Mr. Modi reaches out

May 30, 2015 12:00 am | Updated November 16, 2021 05:04 pm IST

A meeting between Prime Minister Narendra Modi and Dr. Manmohan Singh should in the normal run of democracy have passed without inviting any remarks. Once the heat and hostilities of an election end, governance should be a cooperative enterprise, with the incumbent seeking advice or information from the one he succeeds. As Prime Minister, Atal Bihari Vajpayee, for example, was known to maintain cordial relations with several Congress leaders, even telling them he wanted to benefit from their experience of longer years in government. In the current dispensation, too, Finance Minister Arun Jaitley makes it a point to keep in touch with his predecessor, P. Chidambaram, and >Dr. Singh, on matters economic . This is a healthy practice, and if Mr. Modi and Dr. Singh, as it has subsequently emerged, >discussed the economy and foreign policy , the Prime Minister certainly should be lauded for reaching out to his predecessor in office, a well-regarded economist.
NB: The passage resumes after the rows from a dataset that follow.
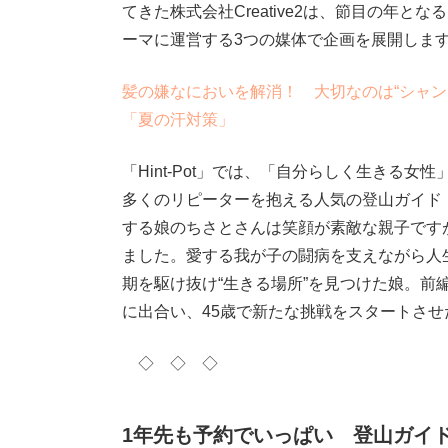
てきた株式会社Creative2は、節目の年
ーマに運営する3つの媒体で企画を展開しま
髪の嫌なにおいを解消！ 大切なのは“シャン
「夏の汗対策」
「Hint-Pot」では、「自分らしく生きる
多くのリピーターを抱える人気の登山ガイド
する娘のちさとさんは笑顔が素敵な親子です
ました。愛する我が子の闘病を支えながら人
期を駆け抜け“生きる場所”を見つけた娘。
に出合い、45歳で新たな挑戦をスタートさ
◇ ◇ ◇
1年先も予約でいっぱい 登山ガイド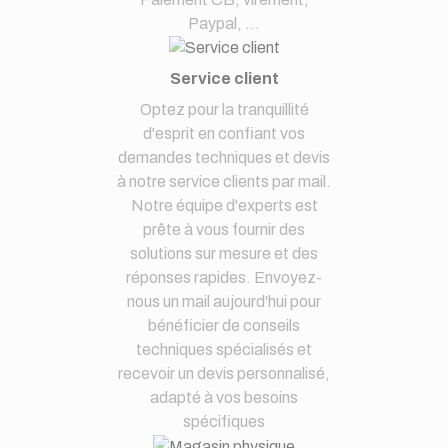
Paypal, ...
Service client
Optez pour la tranquillité
d'esprit en confiant vos
demandes techniques et devis
à notre service clients par mail.
Notre équipe d'experts est
prête à vous fournir des
solutions sur mesure et des
réponses rapides. Envoyez-
nous un mail aujourd'hui pour
bénéficier de conseils
techniques spécialisés et
recevoir un devis personnalisé,
adapté à vos besoins
spécifiques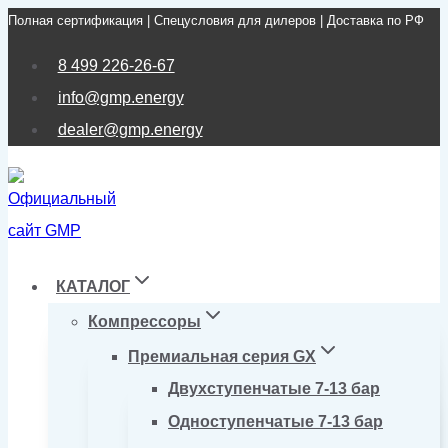
Полная сертификация | Спецусловия для дилеров | Доставка по РФ
Перейти
к
8 499 226-26-67
содержимому
info@gmp.energy
dealer@gmp.energy
КАТАЛОГ
Компрессоры
Премиальная серия GX
Двухступенчатые 7-13 бар
Одноступенчатые 7-13 бар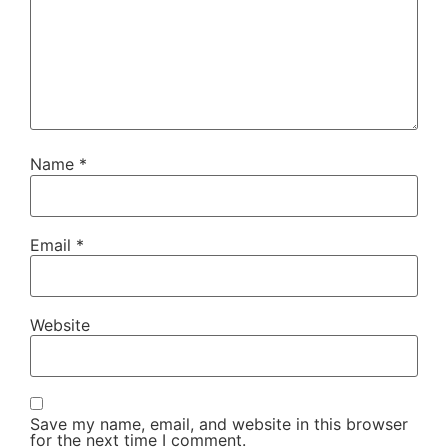
Name
*
Email
*
Website
Save my name, email, and website in this browser
for the next time I comment.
When Mr. Modi tweeted about the meeting, he left unsaid the fact that it was he who had initiated the meeting. Therefore it fuelled speculation, especially as the meeting came within hours of a very public exchange of barbs between the two. At the just-concluded first anniversary celebration of the government, BJP leaders had spent more time attacking the UPA government than highlighting its own achievements. A day earlier, a former TRAI Chairman had accused Dr. Singh of wrongdoing in the >2G spectrum scandal , two months after the latter was questioned in the coal mine leasing scam, leading to another chain of speculation. It was only later in the evening, when the Congress realised what was happening and clarified that Dr. Singh had gone to 7 Race Course Road at the invitation of the Prime Minister, and that the only subjects discussed were the economy and foreign policy, that the picture cleared. While it is unclear why Mr. Modi himself did not clarify at the outset how the meeting had come about, it is evident that the Prime Minister is in need of a better public image at this point. He is no more in the sweet spot he was just a year ago: the economy is not doing as well as was hoped, investment is not coming at levels that were anticipated, and the BJP is yet to recover from the abject defeat it suffered in the Delhi State elections, or from the jokes about Mr. Modi’s sartorial choices. The Opposition has pinned the government down on the Land Bill. All this together has taken sheen off the government. Rhetoric — even the occasional jumla , a word the BJP president recently used to denote an empty promise — can be forgiven when uttered in the heat of an election campaign. But when an elected leader and his cohorts seemingly continue to remain in poll mode, people begin to ask: when will the party we voted to power get down to the serious business of governance? Mr. Modi needs to change the optics, if not the objective situation itself. And this meeting is perhaps the first step in that direction.